産業・企業生産性向上プログラム(第五期:2020〜2023年度)
「コロナ危機後の資本蓄積と生産性向上」プロジェクト

2010年代に入ってから日本企業の資本収益率は90年代と比較して高い水準にある。標準的な投資理論によれば、高い資本収益率は高い水準の企業価値をもたらし、高い企業価値の企業はより多くの投資を行うはずである。しかし、高い資本収益率にもかかわらず、日本では有形資産投資の低迷が課題となっている。

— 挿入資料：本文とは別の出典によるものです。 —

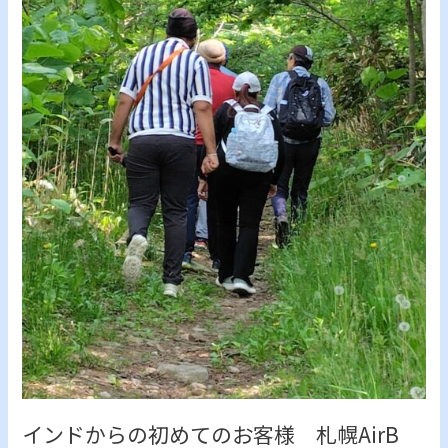
初
め
て
の
お
客
様
札
幌
AirB
インドからの初めてのお客様 札幌AirB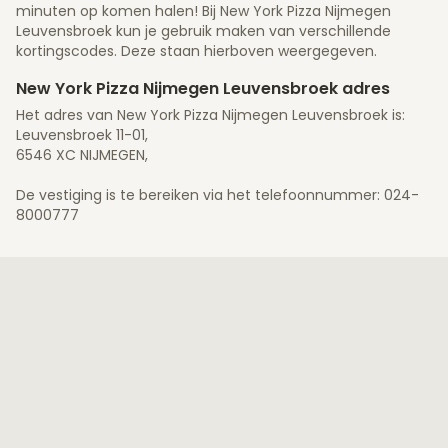
minuten op komen halen! Bij New York Pizza Nijmegen
Leuvensbroek kun je gebruik maken van verschillende
kortingscodes. Deze staan hierboven weergegeven.
New York Pizza Nijmegen Leuvensbroek adres
Het adres van New York Pizza Nijmegen Leuvensbroek is:
Leuvensbroek 11-01,
6546 XC NIJMEGEN,
De vestiging is te bereiken via het telefoonnummer: 024-
8000777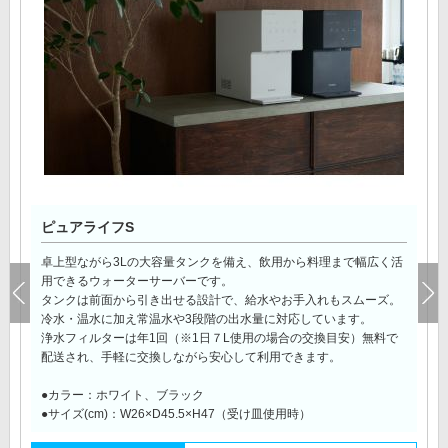
ピュアライフS
卓上型ながら3Lの大容量タンクを備え、飲用から料理まで幅広く活
用できるウォーターサーバーです。
タンクは前面から引き出せる設計で、給水やお手入れもスムーズ。
冷水・温水に加え常温水や3段階の出水量に対応しています。
浄水フィルターは年1回（※1日７L使用の場合の交換目安）無料で
配送され、手軽に交換しながら安心して利用できます。
●カラー：ホワイト、ブラック
●サイズ(cm)：W26×D45.5×H47（受け皿使用時）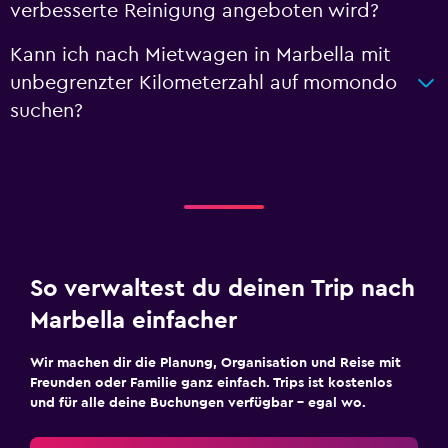
verbesserte Reinigung angeboten wird?
Kann ich nach Mietwagen in Marbella mit
unbegrenzter Kilometerzahl auf momondo
suchen?
So verwaltest du deinen Trip nach
Marbella einfacher
Wir machen dir die Planung, Organisation und Reise mit
Freunden oder Familie ganz einfach. Trips ist kostenlos
und für alle deine Buchungen verfügbar – egal wo.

同様の問題は他の先進国においても同様ではあるが、Crouzet and Eberly (2018)などは有形資産投資の低迷は無形資産投資へのシフトが原因だとの見方を行っている。これは、企業価値には有形資産に起因する収益によるものだけではなく、観察されない無形資産による収益も含んでいるために生じる。すなわち、有形資産投資が不足している部分を無形資産が補っているというのが他の先進国で起こっている現象である。

日本において有形資産投資の不足部分を果たして無形資産投資が補っていると言えるのだろうか。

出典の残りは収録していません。